Restaurants received a special waiver of the affiliation rules in the CARES Act, which enhanced the eligibility of these large corporations with multiple locations and many employees for significant loan amounts. But the current outcry isn’t limited to restaurants. Forbes is reporting that 71 publicly traded companies received PPP funding before the money ran out last week, including 20 publicly traded companies with current market capitalizations greater than $100 million.
These developments beget the question many applicants confronted at the time of their program application: What establishes a sufficient basis for the required certification that “[c]urrent economic uncertainty makes this loan request necessary to support the ongoing operations of the Applicant” to determine program eligibility? Without guidance from the SBA, there was only the CARES Act directive that the certification had to be made in “good faith.” Now, under headline and political pressures, the SBA has issued new guidance.
Unfortunately, the guidance doesn’t provide any clear resolution or measurable metric: “[B]orrowers still must certify in good faith that their PPP loan request is necessary.” The SBA utilizes a “credit elsewhere” test for some loans, and under typical circumstances the SBA would not extend financial assistance to businesses when the financial strength of the individual owners or the company itself is sufficient to provide all or part of the requested financing.
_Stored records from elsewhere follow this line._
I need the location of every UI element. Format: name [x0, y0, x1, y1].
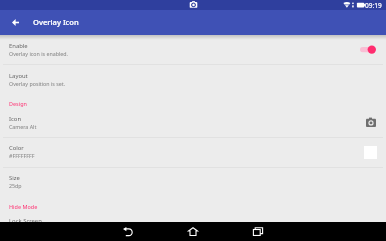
staticText: Icon [9, 115, 22, 123]
staticText: Lock Screen [9, 217, 42, 225]
button[interactable]: Home [178, 222, 208, 241]
staticText: Overlay Icon [33, 17, 79, 27]
button[interactable]: Navigate up [0, 10, 30, 35]
staticText: Size [9, 174, 20, 182]
staticText: Camera Alt [9, 123, 37, 130]
staticText: Layout [9, 72, 28, 80]
button[interactable]: Size [0, 166, 386, 196]
staticText: Color [9, 144, 24, 152]
button[interactable]: Recent apps [243, 222, 273, 241]
staticText: Enable [9, 42, 28, 50]
staticText: Hide Mode [9, 203, 38, 210]
button[interactable]: Choose icon [366, 117, 376, 127]
button[interactable]: Enable [0, 34, 386, 64]
button[interactable]: Enable overlay icon [360, 43, 376, 55]
staticText: 09:19 [365, 1, 382, 10]
button[interactable]: Icon [0, 107, 386, 137]
button[interactable]: Color [0, 136, 386, 166]
staticText: Design [9, 100, 27, 107]
staticText: #FFFFFFFF [9, 152, 35, 159]
staticText: Overlay position is set. [9, 80, 66, 87]
button[interactable]: Lock Screen [0, 209, 386, 239]
staticText: 25dp [9, 182, 22, 189]
button[interactable]: Back [113, 222, 143, 241]
staticText: Overlay icon is enabled. [9, 50, 68, 57]
button[interactable]: Layout [0, 64, 386, 94]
But these tests were waived by the CARES Act for determining PPP eligibility. Now, renewed assessment of alternative liquidity appears in the SBA’s latest guidance. The guidance now establishes that before certifying to the necessity for the PPP loan, applicants should take “into account their current business activity and their ability to access other sources of liquidity sufficient to support their ongoing operations in a manner that is not significantly detrimental to the business.”
The new guidance also suggests that the SBA may be auditing these certifications, at least for larger businesses: “[I]t is unlikely that a public company with substantial market value and access to capital markets will be able to make the required certification in good faith, and such a company should be prepared to demonstrate to SBA, upon request, the basis for its certification.”
The timing of this new guidance might suggest that it is intended for future applicants if loan funds are replenished and the processing of additional applications resumes. However, it appears to be extended even to current loan recipients. Despite the SBA’s continuing assertion that, “Borrowers and lenders may rely on the [SBA’s] guidance” and it’s assurance that, “The U.S. government will not challenge lender PPP actions that conform to this guidance, and to the PPP Interim Final Rule and any subsequent rulemaking in effect at the time,” the guidance newly provides a “safe harbor” for borrowers concerned about the scope of their earlier certification in the new public glare: “Any borrower that applied for a PPP loan prior to the issuance of this guidance and repays the loan in full by May 7, 2020 will be deemed by SBA to have made the required certification in good faith.”
Prompted by the weight of enhanced public glare, this “safe harbor” suggests that the SBA may be recasting the rules of eligibility by assessing liquidity and newly weighting the allocation of the PPP funds away from public conglomerates while leaving the “good faith” standard for eligibility certification unchanged. Perhaps with any additional program funding we may receive further guidance.
The full text of the SBA guidance newly issued on April 23, 2020 follows:
31. Question: Do businesses owned by large companies with adequate sources of liquidity to support the business’s ongoing operations qualify for a PPP loan?
Answer: In addition to reviewing applicable affiliation rules to determine eligibility, all borrowers must assess their economic need for a PPP loan under the standard established by the CARES Act and the PPP regulations at the time of the loan application. Although the CARES Act suspends the ordinary requirement that borrowers must be unable to obtain credit elsewhere (as defined in section 3(h) of the Small Business Act), borrowers still must certify in good faith that their PPP loan request is necessary. Specifically, before submitting a PPP application, all borrowers should review carefully the required certification that “[c]urrent economic uncertainty makes this loan request necessary to support the ongoing operations of the Applicant.” Borrowers must make this certification in good faith, taking into account their current business activity and their ability to access other sources of liquidity sufficient to support their ongoing operations in a manner that is not significantly detrimental to the business. For example, it is unlikely that a public company with substantial market value and access to capital markets will be able to make the required certification in good faith, and such a company should be prepared to demonstrate to SBA, upon request, the basis for its certification. Lenders may rely on a borrower’s certification regarding the necessity of the loan request. Any borrower that applied for a PPP loan prior to the issuance of this guidance and repays the loan in full by May 7, 2020 will be deemed by SBA to have made the required certification in good faith.